= Aim of the task =
Within the listing below, the lines to output run from the one containing "ご意見をお聞かせください" through the one containing "この質問は役に立ちましたか？"; copy them exactly and nothing else.

= Raw data =
((

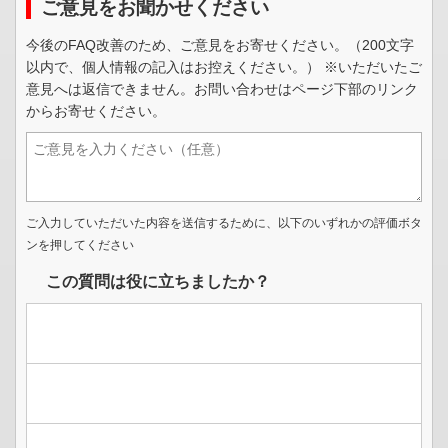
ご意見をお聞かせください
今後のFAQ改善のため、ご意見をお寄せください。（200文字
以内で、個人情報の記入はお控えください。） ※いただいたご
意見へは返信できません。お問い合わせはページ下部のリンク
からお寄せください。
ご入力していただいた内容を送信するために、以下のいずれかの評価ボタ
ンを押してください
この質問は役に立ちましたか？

))
((

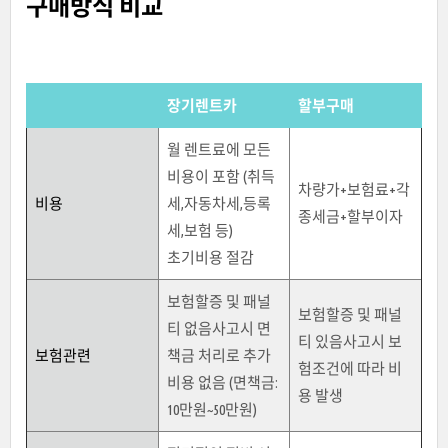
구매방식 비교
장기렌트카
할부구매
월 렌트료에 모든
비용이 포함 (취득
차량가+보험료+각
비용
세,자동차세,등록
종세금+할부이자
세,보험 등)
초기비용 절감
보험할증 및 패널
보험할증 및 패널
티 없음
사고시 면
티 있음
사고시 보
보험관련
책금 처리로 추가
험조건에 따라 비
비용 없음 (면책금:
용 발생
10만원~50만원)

))

= Answer for this exercise =
ご意見をお聞かせください
今後のFAQ改善のため、ご意見をお寄せください。（200文字
以内で、個人情報の記入はお控えください。） ※いただいたご
意見へは返信できません。お問い合わせはページ下部のリンク
からお寄せください。
ご入力していただいた内容を送信するために、以下のいずれかの評価ボタ
ンを押してください
この質問は役に立ちましたか？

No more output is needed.